- [WORK TO COMPLETE]:
Answer with a number only: how many lines of the entries below contain the word "Ободок"?

- [SUPPLIED MATERIAL]:
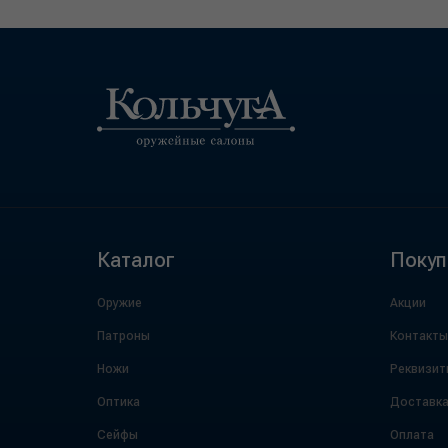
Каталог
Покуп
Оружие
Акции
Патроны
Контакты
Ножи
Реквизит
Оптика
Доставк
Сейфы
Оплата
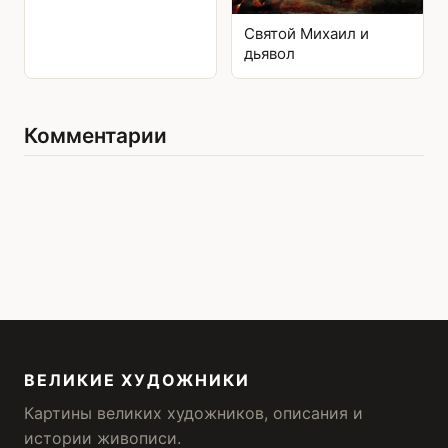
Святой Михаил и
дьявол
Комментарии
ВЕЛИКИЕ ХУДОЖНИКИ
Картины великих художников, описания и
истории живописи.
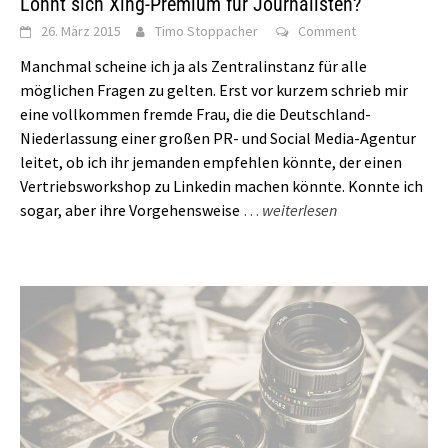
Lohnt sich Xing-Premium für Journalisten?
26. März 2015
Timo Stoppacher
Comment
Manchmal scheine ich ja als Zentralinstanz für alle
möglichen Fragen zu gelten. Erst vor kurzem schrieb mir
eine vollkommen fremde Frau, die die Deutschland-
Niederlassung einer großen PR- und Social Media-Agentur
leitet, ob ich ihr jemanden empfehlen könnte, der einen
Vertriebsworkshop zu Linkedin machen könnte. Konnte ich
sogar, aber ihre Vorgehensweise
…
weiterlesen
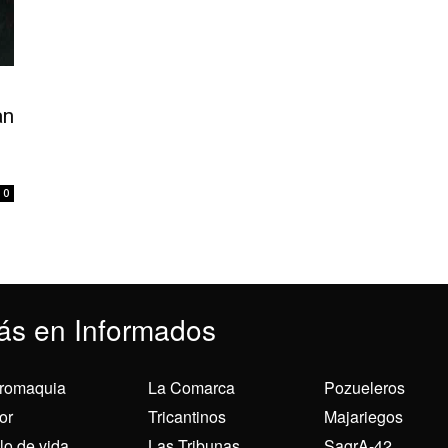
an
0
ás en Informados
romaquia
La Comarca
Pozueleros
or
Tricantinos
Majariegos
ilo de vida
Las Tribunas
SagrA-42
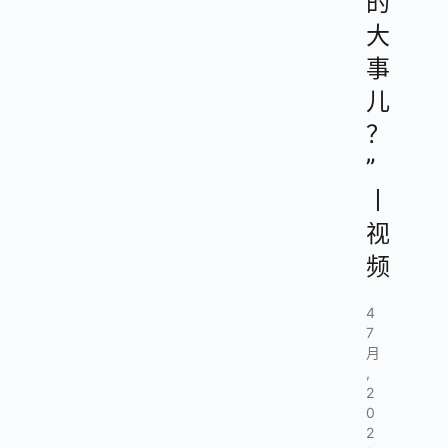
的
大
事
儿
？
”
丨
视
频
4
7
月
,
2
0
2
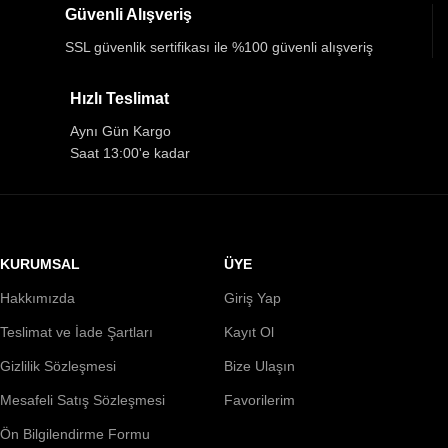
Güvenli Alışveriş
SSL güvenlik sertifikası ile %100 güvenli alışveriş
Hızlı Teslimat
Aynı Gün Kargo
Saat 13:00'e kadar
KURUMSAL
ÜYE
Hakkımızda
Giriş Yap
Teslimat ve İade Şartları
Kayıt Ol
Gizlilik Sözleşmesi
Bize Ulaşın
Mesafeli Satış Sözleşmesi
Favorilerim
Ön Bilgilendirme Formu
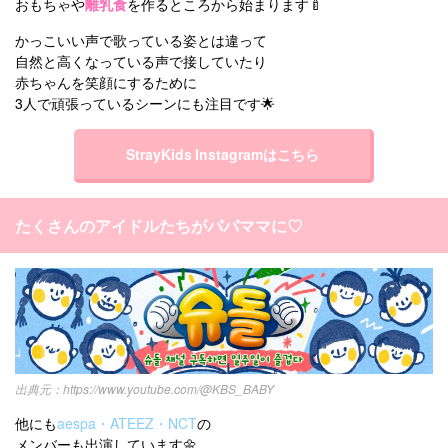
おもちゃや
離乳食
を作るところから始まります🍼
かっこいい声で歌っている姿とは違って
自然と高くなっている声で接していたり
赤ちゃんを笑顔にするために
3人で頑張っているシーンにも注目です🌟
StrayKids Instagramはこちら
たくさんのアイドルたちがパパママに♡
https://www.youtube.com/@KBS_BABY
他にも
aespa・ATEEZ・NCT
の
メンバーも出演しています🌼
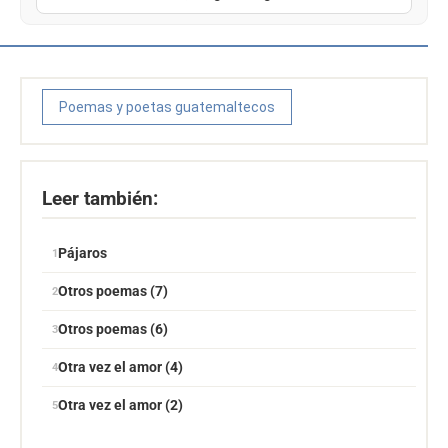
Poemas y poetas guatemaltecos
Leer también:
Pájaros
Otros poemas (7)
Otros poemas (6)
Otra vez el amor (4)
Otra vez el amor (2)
---
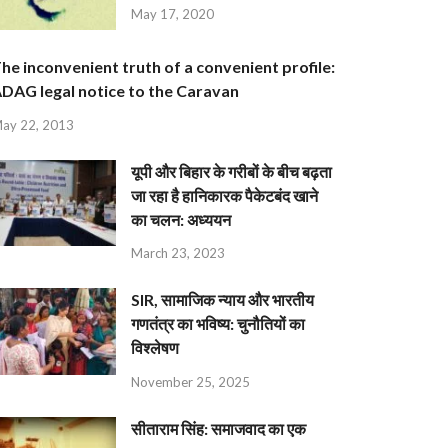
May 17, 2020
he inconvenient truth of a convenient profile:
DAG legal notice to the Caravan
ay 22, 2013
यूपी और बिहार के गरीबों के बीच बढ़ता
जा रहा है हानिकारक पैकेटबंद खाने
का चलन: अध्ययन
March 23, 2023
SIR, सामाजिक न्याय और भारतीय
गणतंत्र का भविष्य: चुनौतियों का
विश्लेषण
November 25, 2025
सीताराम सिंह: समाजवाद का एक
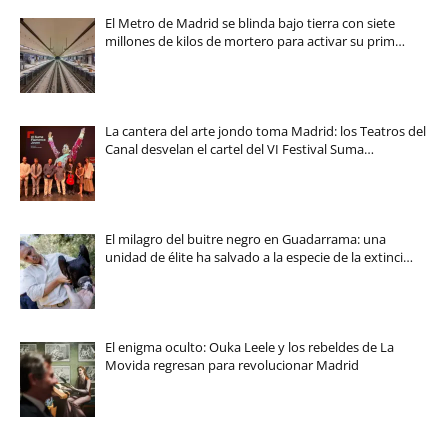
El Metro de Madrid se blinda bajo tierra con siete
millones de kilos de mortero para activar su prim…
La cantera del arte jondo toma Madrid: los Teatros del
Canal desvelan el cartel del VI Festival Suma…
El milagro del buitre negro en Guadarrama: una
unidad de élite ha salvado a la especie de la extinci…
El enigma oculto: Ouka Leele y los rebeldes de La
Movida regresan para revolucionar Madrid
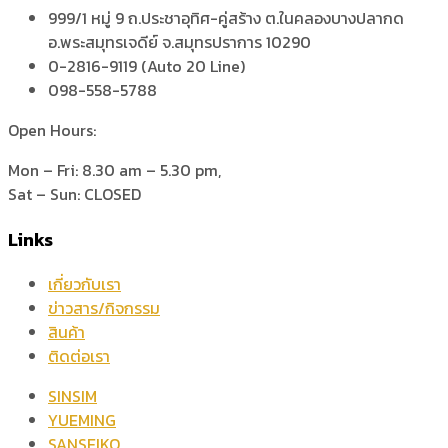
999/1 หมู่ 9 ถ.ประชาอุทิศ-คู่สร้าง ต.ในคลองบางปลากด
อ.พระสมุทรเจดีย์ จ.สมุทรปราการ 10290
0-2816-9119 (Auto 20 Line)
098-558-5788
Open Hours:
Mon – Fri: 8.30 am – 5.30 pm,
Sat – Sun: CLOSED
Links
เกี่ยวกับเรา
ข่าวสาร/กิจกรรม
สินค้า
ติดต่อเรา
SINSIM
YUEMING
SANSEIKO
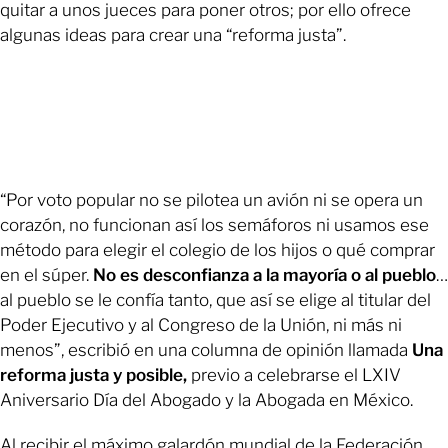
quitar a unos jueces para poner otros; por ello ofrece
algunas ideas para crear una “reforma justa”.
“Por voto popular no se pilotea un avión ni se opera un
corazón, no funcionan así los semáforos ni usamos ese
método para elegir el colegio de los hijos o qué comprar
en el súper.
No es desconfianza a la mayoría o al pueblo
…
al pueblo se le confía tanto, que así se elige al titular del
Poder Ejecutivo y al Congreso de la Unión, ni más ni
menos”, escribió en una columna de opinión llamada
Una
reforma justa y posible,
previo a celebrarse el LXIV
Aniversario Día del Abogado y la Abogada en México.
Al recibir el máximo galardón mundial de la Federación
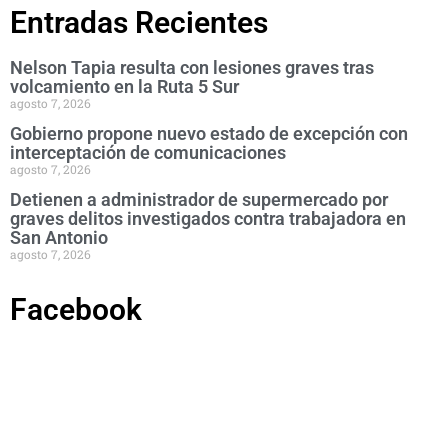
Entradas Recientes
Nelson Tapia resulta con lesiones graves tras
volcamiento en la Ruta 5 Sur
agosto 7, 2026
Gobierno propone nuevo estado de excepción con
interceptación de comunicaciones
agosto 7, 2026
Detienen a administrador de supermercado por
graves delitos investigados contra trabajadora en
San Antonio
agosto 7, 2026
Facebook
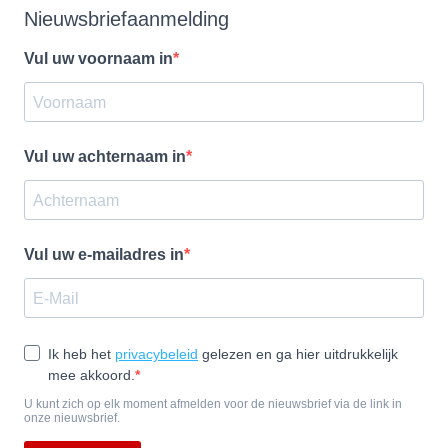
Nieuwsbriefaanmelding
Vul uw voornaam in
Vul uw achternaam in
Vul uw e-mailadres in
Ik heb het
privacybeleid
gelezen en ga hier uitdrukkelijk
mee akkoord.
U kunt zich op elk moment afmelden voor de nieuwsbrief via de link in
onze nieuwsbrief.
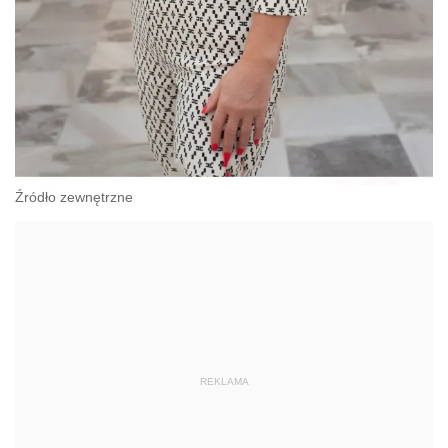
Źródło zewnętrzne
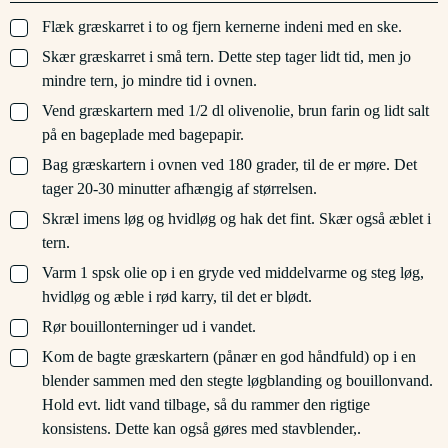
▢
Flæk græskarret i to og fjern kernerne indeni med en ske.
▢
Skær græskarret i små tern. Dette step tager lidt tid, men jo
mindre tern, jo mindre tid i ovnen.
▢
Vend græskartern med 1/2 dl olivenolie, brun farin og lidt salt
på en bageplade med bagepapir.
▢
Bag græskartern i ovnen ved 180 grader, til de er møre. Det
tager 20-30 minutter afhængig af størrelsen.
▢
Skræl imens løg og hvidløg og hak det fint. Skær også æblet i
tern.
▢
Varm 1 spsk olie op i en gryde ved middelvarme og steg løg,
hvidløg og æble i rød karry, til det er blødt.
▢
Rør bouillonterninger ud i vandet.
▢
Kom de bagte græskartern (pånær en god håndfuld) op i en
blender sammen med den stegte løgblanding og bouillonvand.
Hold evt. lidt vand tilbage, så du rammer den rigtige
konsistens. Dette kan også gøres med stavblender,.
* * *
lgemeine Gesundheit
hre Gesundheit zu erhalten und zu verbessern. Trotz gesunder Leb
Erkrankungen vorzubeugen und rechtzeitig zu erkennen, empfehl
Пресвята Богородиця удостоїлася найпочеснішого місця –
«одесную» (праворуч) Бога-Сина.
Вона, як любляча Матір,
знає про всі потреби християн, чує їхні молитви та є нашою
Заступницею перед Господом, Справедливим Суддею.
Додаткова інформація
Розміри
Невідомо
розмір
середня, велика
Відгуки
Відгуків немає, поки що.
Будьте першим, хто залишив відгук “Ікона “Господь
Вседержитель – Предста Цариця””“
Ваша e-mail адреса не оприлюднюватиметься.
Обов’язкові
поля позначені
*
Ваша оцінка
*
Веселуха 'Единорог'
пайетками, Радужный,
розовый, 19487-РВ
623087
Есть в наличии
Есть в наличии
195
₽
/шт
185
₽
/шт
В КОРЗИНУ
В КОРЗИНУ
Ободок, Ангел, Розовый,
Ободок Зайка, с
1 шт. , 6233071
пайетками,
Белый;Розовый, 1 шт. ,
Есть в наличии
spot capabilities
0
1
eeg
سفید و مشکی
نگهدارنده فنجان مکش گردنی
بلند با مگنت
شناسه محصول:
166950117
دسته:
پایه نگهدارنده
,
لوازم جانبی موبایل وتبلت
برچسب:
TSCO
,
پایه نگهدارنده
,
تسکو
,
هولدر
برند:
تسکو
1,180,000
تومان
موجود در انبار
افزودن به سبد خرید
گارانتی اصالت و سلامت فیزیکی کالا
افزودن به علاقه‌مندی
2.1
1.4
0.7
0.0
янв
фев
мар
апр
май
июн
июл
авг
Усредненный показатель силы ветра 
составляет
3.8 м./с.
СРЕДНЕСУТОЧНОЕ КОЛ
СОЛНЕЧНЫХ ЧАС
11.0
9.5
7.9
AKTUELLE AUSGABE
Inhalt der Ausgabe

- [RESPONSE]:
2